UK: Sheldon v Daybrook House - What's The Damage?

Last Updated: 10 June 2013
Article by Adrian Heath-Saunders

The unauthorised use of photographs on the internet and social networking sites is a problem that photographers face on a daily basis. Add to that the concerns that photographers are expressing over the Government's proposals in relation to "orphan works", and the life of a photographer may not appear to be particularly rosy. However, a recent decision of the Patents County Court on the level of damages to be awarded for infringement of the copyright in a photograph may just bring a smile to the faces of the photographic fraternity.

In Sheldon v Daybrook House [2013] EWPCC 26 the court was asked to rule on the amount of damages which could be claimed in relation to the unauthorised use of a photograph of an American popstar by the operator of the "UK's best live venue and club" to advertise its venue and in particular its "Floor Fillers" events. Mr Sheldon, the claimant, had obtained exclusive backstage access to part of the tour by American pop star Ke$ha and, as a result of that access, was able to take photos of both Ke$ha and his support act, LMFAO, in their tour bus lounging together on a sofa with Ke$ha brandishing a bottle of champagne.

Mr Sheldon became aware that the defendant had used the photograph, which it had taken from Tumblr, as part of a poster advertising campaign. Mr Sheldon wrote to the defendant asking it to cease use of his photograph and enclosed an invoice for the use which had been made of his photograph amounting to £1,351.

The defendant took the view that the appropriate fee, assuming there had been infringement, was much less, and offered to pay Mr Sheldon the princely sum of £150.

The judge decided that it would be in the best interests of the parties if the quantum of any claim were assessed before ruling on any other aspects of the claim, since if the quantum were really of the order of a few hundred pounds it would not make sense for the parties to spend any more time or cost on the matter.

Since the claimant was in the business of licensing his photographs the correct measure of any damages was the amount of a reasonable royalty (ie the licence fee which would have been agreed between a willing licensor and a willing licensee having regard to the nature of the right and all the circumstances).
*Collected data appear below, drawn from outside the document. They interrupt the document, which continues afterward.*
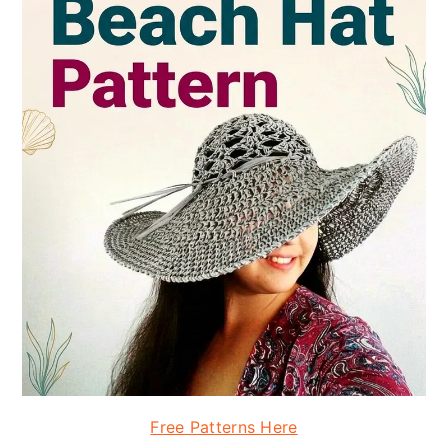
Free Patterns Here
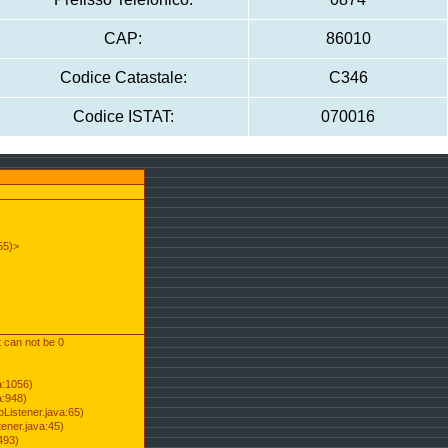
CAP:
86010
Codice Catastale:
C346
Codice ISTAT:
070016
55)>
t can not be 0
a:1056)
a:948)
Listener.java:65)
ener.java:45)
493)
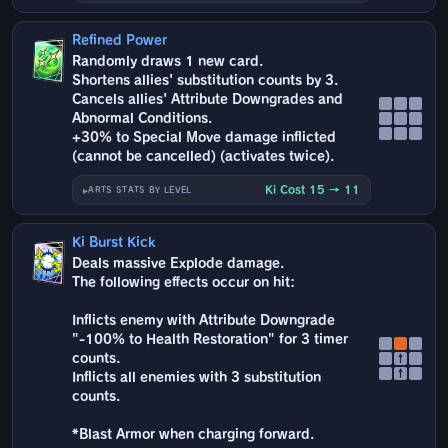
Refined Power
Randomly draws 1 new card.
Shortens allies' substitution counts by 3.
Cancels allies' Attribute Downgrades and
Abnormal Conditions.
+30% to Special Move damage inflicted
(cannot be cancelled) (activates twice).
Ki Cost 15 → 11
ARTS STATS BY LEVEL
Ki Burst Kick
Deals massive Explode damage.
The following effects occur on hit:
Inflicts enemy with Attribute Downgrade
"-100% to Health Restoration" for 3 timer
counts.
↑
↑
Inflicts all enemies with 3 substitution
counts.
*Blast Armor when charging forward.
The defendant scoffed at any circumstances in which it or any other company like it would have been prepared to pay more than a few hundred pounds for the use made by it of a photograph like the one taken by the claimant. But that was not really the critical issue. The crux of the matter was what a willing licensee would have paid for the use of the particular photograph which the claimant had taken. In other words, what would this copyright owner have earned for the reproduction of this photographic work by someone wishing to reproduce it?

The judge highlighted the importance of assessing the reasonable royalty against the background that this was a photograph of some very well-known pop stars and this would tend to increase the value of the photograph to some degree. But a factor of even more importance was the exclusivity of access and the fact that this access enabled Mr Sheldon to obtain a photograph of particular interest.

The parties to the dispute had adduced evidence of what they regarded as appropriate royalty payments, some of which were derived from the use of certain "fotoQuote" software. However many of these quotes were not particularly helpful since they were not based on the actual amounts of usage which took place but rather had been prepared on the basis of a licence for national or regional advertising.

One quotation that had been prepared by the claimant was regarded as being of help – this was a bespoke quote, again prepared using "fotoQuote" software, but this time based on the extent of the usage which had been established. This produced a range of quotes from third party agencies ranging from £4,030 to £6,160. The claimant's own suggested quote on this basis (including a mark-up of 20% for the specific subject matter and characteristics of the image) came in at £5,682. The judge took the view that this was the correct measure of damages.

That award is close to forty times the amount that the defendant initially offered and is clearly a victory for the claimant. It should come as a warning to those businesses who happily adopt an "infringe now, pay later" mantra that the amounts that might be awarded by the courts may well dwarf the fees that they would in fact be prepared to pay.

The content of this article is intended to provide a general guide to the subject matter. Specialist advice should be sought about your specific circumstances.